- **WORK INSTRUCTIONS**
Lines below starting with the line with "Beiträge schreiben" and going on through the line with "am Ende der" must be output exactly; the rest of the records must be left out.
■ ■ ■
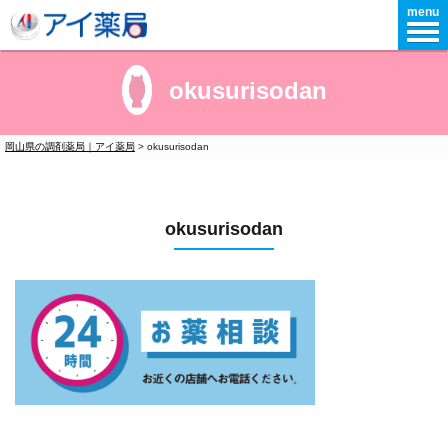
menu
okusurisodan
岡山県の調剤薬局｜アイ薬局
>
okusurisodan
okusurisodan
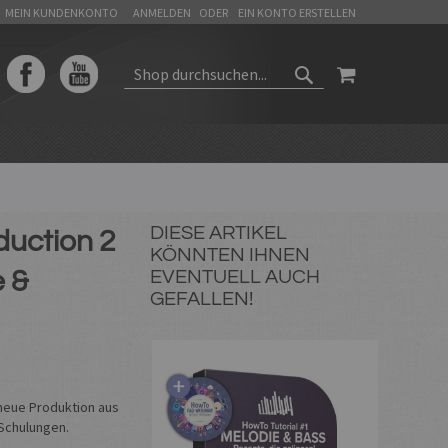
MEIN KUNDENKONTO
ANMELDEN
EIN KONTO ERSTELLEN
WARENKORB
SUCHEN
SUCHEN
DIESE ARTIKEL
duction 2
KÖNNTEN IHNEN
 &
EVENTUELL AUCH
GEFALLEN!
 neue Produktion aus
Schulungen.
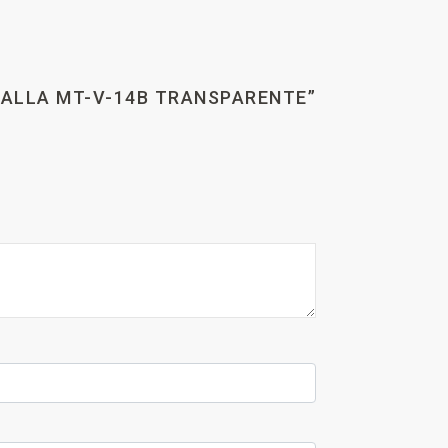
NTALLA MT-V-14B TRANSPARENTE”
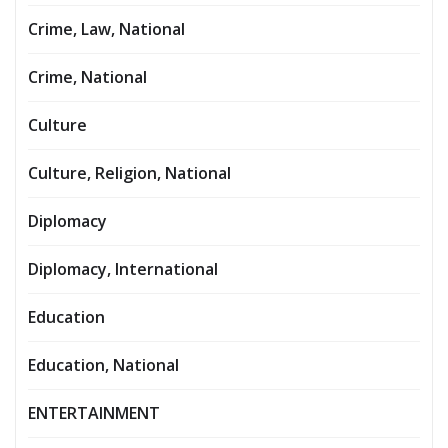
Crime, Law, National
Crime, National
Culture
Culture, Religion, National
Diplomacy
Diplomacy, International
Education
Education, National
ENTERTAINMENT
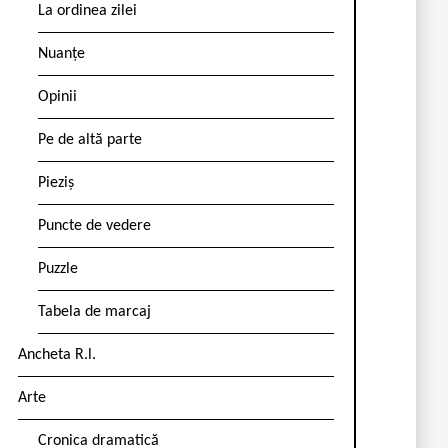
La ordinea zilei
Nuanțe
Opinii
Pe de altă parte
Pieziș
Puncte de vedere
Puzzle
Tabela de marcaj
Ancheta R.l.
Arte
Cronica dramatică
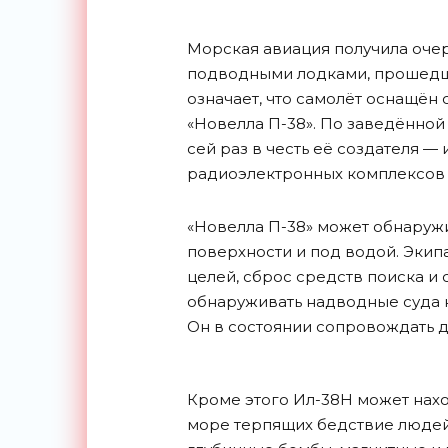
Морская авиация получила оче
подводными лодками, прошедш
означает, что самолёт оснащё
«Новелла П-38». По заведённой
сей раз в честь её создателя —
радиоэлектронных комплексов 
«Новелла П-38» может обнаружив
поверхности и под водой. Экип
целей, сброс средств поиска и 
обнаруживать надводные суда на
Он в состоянии сопровождать д
Кроме этого Ил-38Н может нахо
море терпящих бедствие людей.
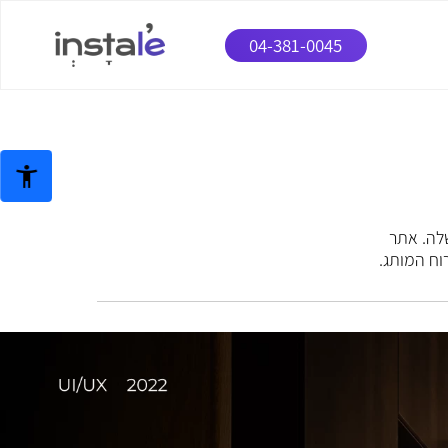
04-381-0045
שלה. אתר
ח המותג.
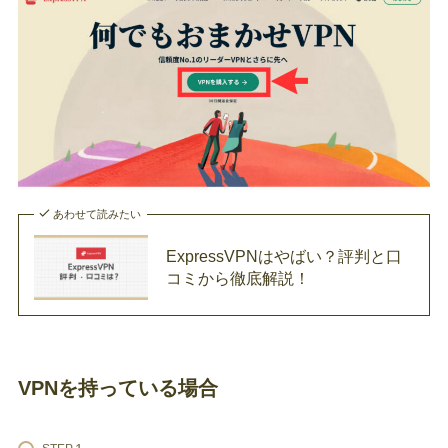
あわせて読みたい
ExpressVPNはやばい？評判と口
コミから徹底解説！
VPNを持っている場合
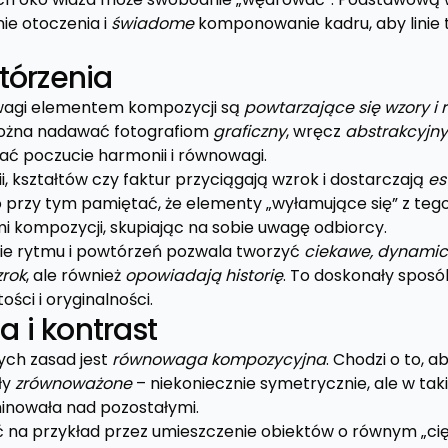
e otoczenia i
świadome
komponowanie kadru, aby linie 
tórzenia
wagi elementem kompozycji są
powtarzające się wzory i 
można nadawać fotografiom
graficzny
, wręcz
abstrakcyjny
ć poczucie harmonii i równowagi.
ii, kształtów czy faktur przyciągają wzrok i dostarczają
es
o przy tym pamiętać, że elementy „wyłamujące się” z tego
 kompozycji, skupiając na sobie uwagę odbiorcy.
ie rytmu i powtórzeń pozwala tworzyć
ciekawe, dynamic
zrok
, ale również
opowiadają historię
. To doskonały sposó
ości i oryginalności.
i kontrast
ych zasad jest
równowaga kompozycyjna
. Chodzi o to, 
ły
zrównoważone
– niekoniecznie symetrycznie, ale w tak
inowała nad pozostałymi.
 na przykład przez umieszczenie obiektów o równym „ci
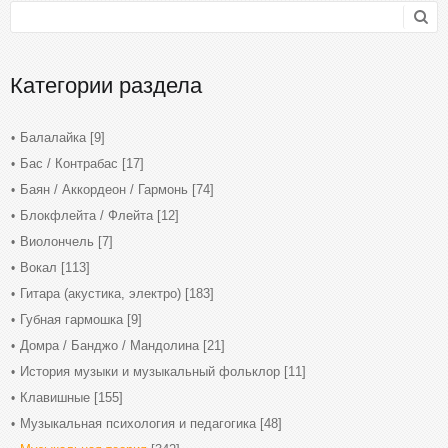
Категории раздела
Балалайка
[9]
Бас / Контрабас
[17]
Баян / Аккордеон / Гармонь
[74]
Блокфлейта / Флейта
[12]
Виолончель
[7]
Вокал
[113]
Гитара (акустика, электро)
[183]
Губная гармошка
[9]
Домра / Банджо / Мандолина
[21]
История музыки и музыкальный фольклор
[11]
Клавишные
[155]
Музыкальная психология и педагогика
[48]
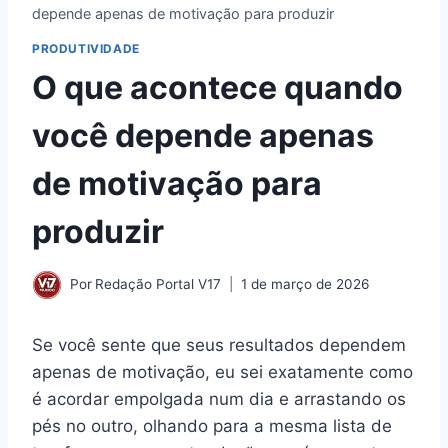
depende apenas de motivação para produzir
PRODUTIVIDADE
O que acontece quando
você depende apenas
de motivação para
produzir
Por
Redação Portal V17
1 de março de 2026
Se você sente que seus resultados dependem
apenas de motivação, eu sei exatamente como
é acordar empolgada num dia e arrastando os
pés no outro, olhando para a mesma lista de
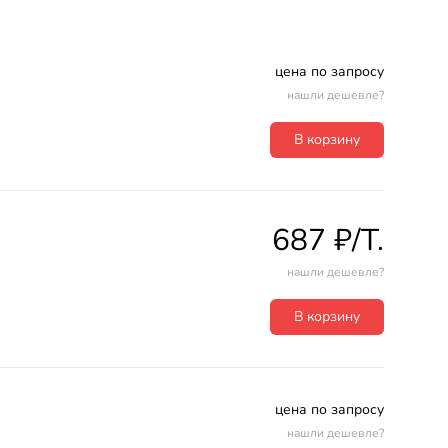
цена по запросу
нашли дешевле?
В корзину
687 ₽/T.
нашли дешевле?
В корзину
цена по запросу
нашли дешевле?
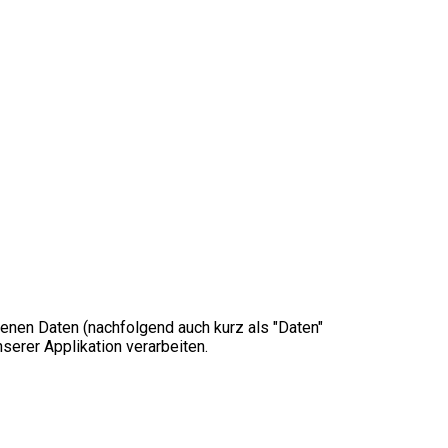
enen Daten (nachfolgend auch kurz als "Daten"
erer Applikation verarbeiten.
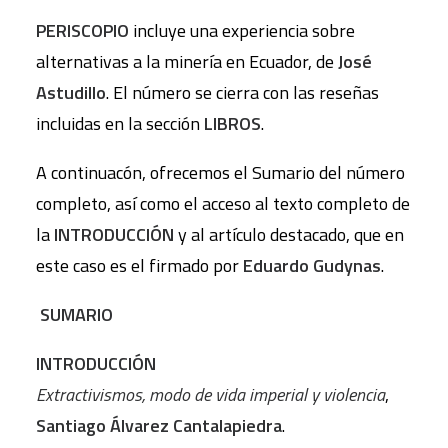
PERISCOPIO
incluye una experiencia sobre
alternativas a la minería en Ecuador, de
José
Astudillo
. El número se cierra con las reseñas
incluidas en la sección
LIBROS
.
A continuacón, ofrecemos el Sumario del número
completo, así como el acceso al texto completo de
la
INTRODUCCIÓN
y al artículo destacado, que en
este caso es el firmado por
Eduardo Gudynas
.
SUMARIO
INTRODUCCIÓN
Extractivismos, modo de vida imperial y violencia
,
Santiago Álvarez Cantalapiedra
.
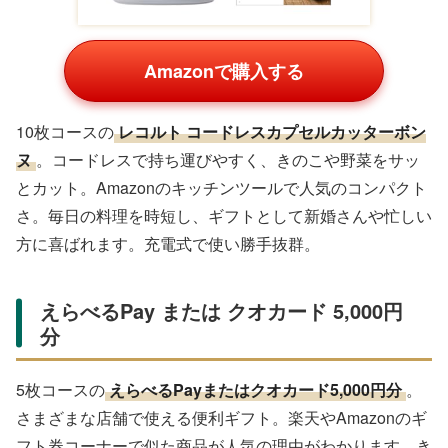
Amazonで購入する
10枚コースの
レコルト コードレスカプセルカッターボン
ヌ
。コードレスで持ち運びやすく、きのこや野菜をサッ
とカット。Amazonのキッチンツールで人気のコンパクト
さ。毎日の料理を時短し、ギフトとして新婚さんや忙しい
方に喜ばれます。充電式で使い勝手抜群。
えらべるPay または クオカード 5,000円
分
5枚コースの
えらべるPayまたはクオカード5,000円分
。
さまざまな店舗で使える便利ギフト。楽天やAmazonのギ
フト券コーナーで似た商品が人気の理由がわかります。き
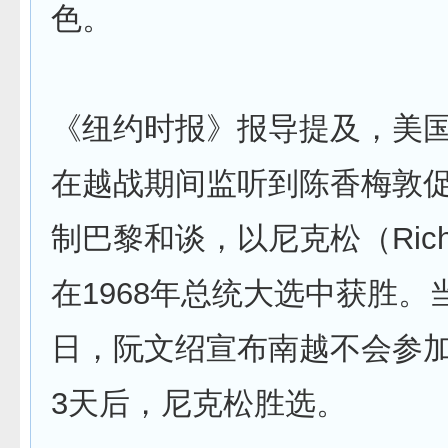
色。
《纽约时报》报导提及，美
在越战期间监听到陈香梅敦
制巴黎和谈，以尼克松（Richar
在1968年总统大选中获胜。当
日，阮文绍宣布南越不会参
3天后，尼克松胜选。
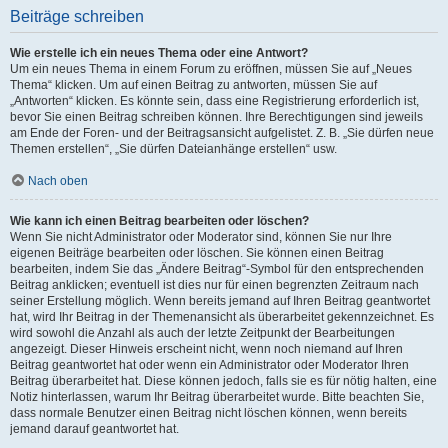
Beiträge schreiben
Wie erstelle ich ein neues Thema oder eine Antwort?
Um ein neues Thema in einem Forum zu eröffnen, müssen Sie auf „Neues
Thema“ klicken. Um auf einen Beitrag zu antworten, müssen Sie auf
„Antworten“ klicken. Es könnte sein, dass eine Registrierung erforderlich ist,
bevor Sie einen Beitrag schreiben können. Ihre Berechtigungen sind jeweils
am Ende der Foren- und der Beitragsansicht aufgelistet. Z. B. „Sie dürfen neue
Themen erstellen“, „Sie dürfen Dateianhänge erstellen“ usw.
Nach oben
Wie kann ich einen Beitrag bearbeiten oder löschen?
Wenn Sie nicht Administrator oder Moderator sind, können Sie nur Ihre
eigenen Beiträge bearbeiten oder löschen. Sie können einen Beitrag
bearbeiten, indem Sie das „Ändere Beitrag“-Symbol für den entsprechenden
Beitrag anklicken; eventuell ist dies nur für einen begrenzten Zeitraum nach
seiner Erstellung möglich. Wenn bereits jemand auf Ihren Beitrag geantwortet
hat, wird Ihr Beitrag in der Themenansicht als überarbeitet gekennzeichnet. Es
wird sowohl die Anzahl als auch der letzte Zeitpunkt der Bearbeitungen
angezeigt. Dieser Hinweis erscheint nicht, wenn noch niemand auf Ihren
Beitrag geantwortet hat oder wenn ein Administrator oder Moderator Ihren
Beitrag überarbeitet hat. Diese können jedoch, falls sie es für nötig halten, eine
Notiz hinterlassen, warum Ihr Beitrag überarbeitet wurde. Bitte beachten Sie,
dass normale Benutzer einen Beitrag nicht löschen können, wenn bereits
jemand darauf geantwortet hat.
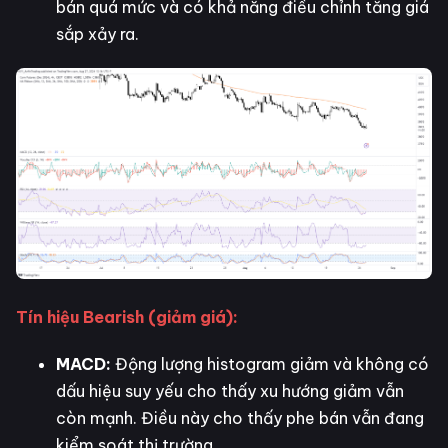
bán quá mức và có khả năng điều chỉnh tăng giá
sắp xảy ra.
Tín hiệu Bearish (giảm giá):
MACD:
Động lượng histogram giảm và không có
dấu hiệu suy yếu cho thấy xu hướng giảm vẫn
còn mạnh. Điều này cho thấy phe bán vẫn đang
kiểm soát thị trường.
■ ■ ■
- **SOLUTION BELOW**
Beiträge schreiben
Wie erstelle ich ein neues Thema oder eine Antwort?
Um ein neues Thema in einem Forum zu eröffnen, müssen Sie auf „Neues
Thema“ klicken. Um auf einen Beitrag zu antworten, müssen Sie auf
„Antworten“ klicken. Es könnte sein, dass eine Registrierung erforderlich ist,
bevor Sie einen Beitrag schreiben können. Ihre Berechtigungen sind jeweils
am Ende der Foren- und der Beitragsansicht aufgelistet. Z. B. „Sie dürfen neue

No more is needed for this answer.